Right on track

06.10.2008

Though initial plans for a railway system were made in 1832, it was only in 1844 that any track was laid. That slow start belied the speed of things to come. Just six years later, the rail network covered 14,500 kilometers. Today, the Indian Railways has over 623,000 km of track linking about 7,000 stations. Driving this growth is the number of passengers and freight that want to use the railway's services.

As more trains rode the rails and new systems evolved, newer and faster trains like the Shatabdi, for example, needed drivers with different grades of skills. Hierarchies became common. Assistant drivers, assistant shunters, assistant everything were born. Positions on trains also became more specialized as brakemen, guards, and other positions etcetera were introduced. And that's only staff on a train. An entire ecosystem was required to maintain tracks, work the signals, man stations, inspect locos, etcetera.

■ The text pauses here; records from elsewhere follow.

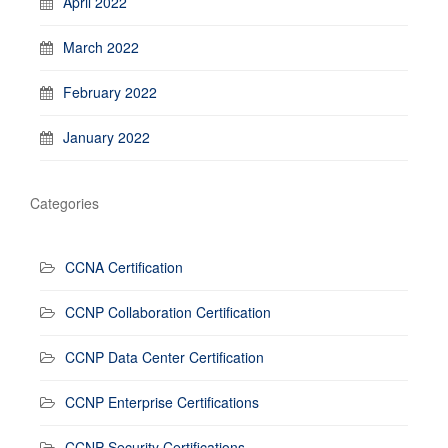
April 2022
March 2022
February 2022
January 2022
Categories
CCNA Certification
CCNP Collaboration Certification
CCNP Data Center Certification
CCNP Enterprise Certifications
CCNP Security Certifications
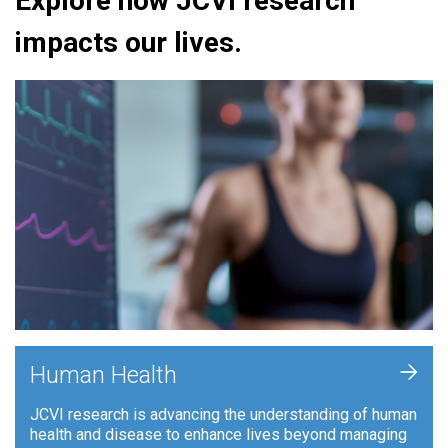
Explore how JCVI research
impacts our lives.
+
Human Health
JCVI research is advancing the understanding of human
health and disease to enhance lives beyond managing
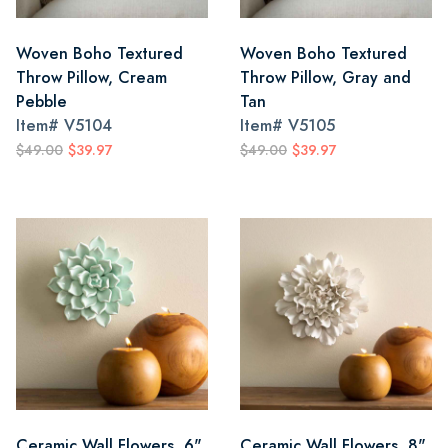
Woven Boho Textured
Woven Boho Textured
Throw Pillow, Cream
Throw Pillow, Gray and
Pebble
Tan
Item#
V5104
Item#
V5105
$49.00
$39.97
$49.00
$39.97
Ceramic Wall Flowers, 6"
Ceramic Wall Flowers, 8"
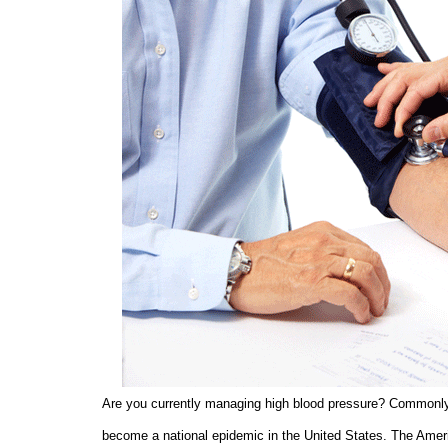
Are you currently managing high blood pressure? Commonly re
become a national epidemic in the United States. The Amer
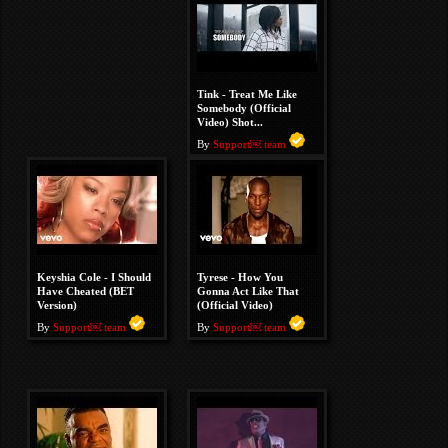
Tink - Treat Me Like
Somebody (Official
Video) Shot...
By
Support￼ team
Keyshia Cole - I Should
Tyrese - How You
Have Cheated (BET
Gonna Act Like That
Version)
(Official Video)
By
Support￼ team
By
Support￼ team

To keep crew fatigue at bay, the Indian Railways introduced rules to ensure that crew members got rest -- complicating the process of assigning duties. Even today, those in-charge of making staff timetables need to guarantee that a driver's mileage is limited to 8,000 kilometers a month. Loco drivers are not permitted to work longer than a six-hour stretch, allowing them to do 'doubles'. Over a fortnight, crews cannot work more than 104 hours. At the same time, each crew-member needs an average of 18 hours of rest at headquarters or eight hours if they are out-station. The railways also state that 'periodic rest each month must include four 30-hour rest periods, or five 22-hour rest periods.'

The assignment of duties also has to account for drivers who are being promoted and require 33 weeks of on-hands or 'road training' or drivers who need to re-familiarize themselves to routes they worked before (they ride shotgun during the re-familiarization process). Railway managers also need to ensure that certain categories of drivers got rotated every 30 days or so to drive the more 'prestigious' trains and remember that drivers for goods trains could double as drivers for passengers trains (only in special cases).

Complexity became the order of the day.